Interested in understanding these age-related differences, Rudd and Grimson discovered that newborn T cells are not deficient: Instead, they are involved in a part of the immune system that does not require antigen recognition: the innate arm of the immune system. While adults T cells use adaptive immunity — recognizing specific germs to then fight them later – newborn T cells are activated by proteins associated with innate immunity, the part of the immune system that offers rapid but nonspecific protection against microbes the body has never encountered.
“Our paper demonstrates that neonatal T cells are not impaired, they are just different than adult T cells and these differences likely reflect the type of functions that are most useful to the host at distinct stages of life,” Rudd said.
Neonatal T cells can participate in the innate arm of the immune system. This enables newborn T cells to do something that most adult T cells cannot: respond during the very first stages of an infection and defend against a wide variety of unknown bacteria, parasites and viruses.
“We know that neonatal T cells don’t protect as well as adult T cells against repeat infections with the same pathogen. But neonatal T cells actually have an enhanced ability to protect the host against early stages of an initial infection,” Rudd said. “So, it is not possible to say adult T cells are better than neonatal T cells or neonatal T cells are better than adult T cells. They just have different functions.”
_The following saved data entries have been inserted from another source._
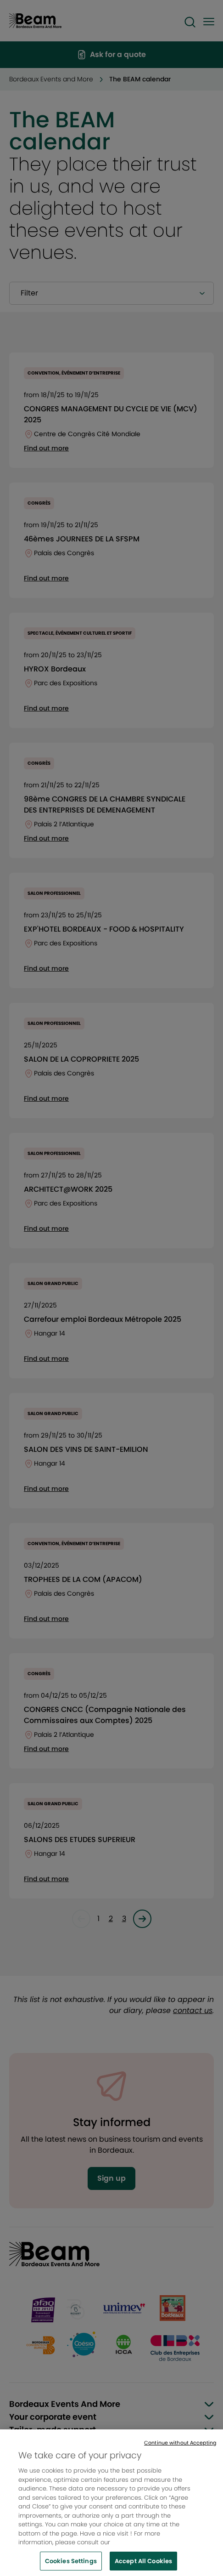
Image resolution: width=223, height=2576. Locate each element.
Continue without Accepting (180, 2447)
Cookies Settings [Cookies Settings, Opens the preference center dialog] (71, 2566)
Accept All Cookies (143, 2566)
Following up on his discovery, Rudd wants to study the neonatal T cells that persist into adulthood in humans. “We are also interested in studying how changes in the relative numbers of neonatal T cells in adults contributes to variation in the susceptibility to infection and outcomes to disease,” he said.
This work was supported by the National Institute of Allergy and Infectious Disease and the National Institute of Child Health and Human Development, in the National Institutes of Health.